Skip to content

davidedellagiustina/linear-centroid-decomposition

Folders and files

NameName
Last commit message
Last commit date

Latest commit

 
 
 
 
 
 
 
 
 
 
 
 
 
 
 
 
 
 
 
 
 

Repository files navigation

A new linear-time algorithm for centroid decomposition

The centroid of a tree is a node that, when removed, breaks the tree in connected components of size at most half of that of the original tree. By recursing this procedure on the components, one obtains the centroid decomposition of the tree, also known as centroid tree. The centroid tree has logarithmic height and its construction is a powerful pre-processing step in several tree-processing algorithms. The folklore recursive algorithm for computing the centroid tree runs in O(n*log(n)) time. To the best of our knowledge, the only result claiming O(n) time is unpublished and relies on (dynamic) heavy path decomposition of the original tree. In this repository, we include our implementation for the new linear-time algorithm that we proposed, based on the idea of applying the folklore algorithm to a suitable decomposition of the original tree.

Installing

The main scripts are cdstd.cpp and cdlin.cpp, which are respectively the standard O(n*log(n)) and our new O(n) algorithms for computing the centroid decomposition of a tree. We also provide the benchmark.cpp script that we used to measure the performance of our algorithm over the standard one, and some random tree generators, included in the ./tree_gen/ folder. To compile everything, just run make all.

Implementation details

Both T and T'' are internally represented with a vector<uint32_t>: each node of the two trees occupies a certain portion of this vector.

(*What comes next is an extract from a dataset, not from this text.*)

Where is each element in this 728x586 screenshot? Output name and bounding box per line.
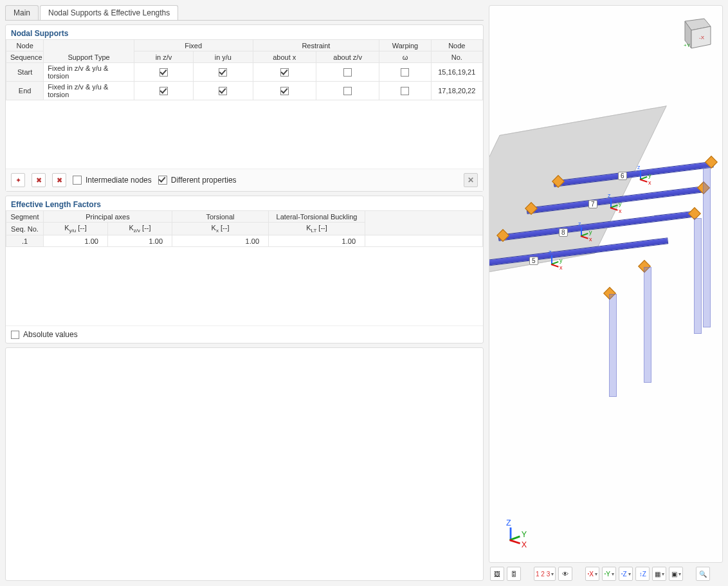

In T, the i-th node occupies the region T[i], ..., T[j]:

  • T[i] is the number of i's children, packed with a bitflag (MSB) saying if it is a cover element;
  • T[i+1] is i's parent;
  • T[i+2], ..., T[j] are i's children. Each one is represented by two integers T[h], T[h+1]:
    • T[h] is the child's ID;
    • T[h+1] is the weight of the subtree rooted at T[h].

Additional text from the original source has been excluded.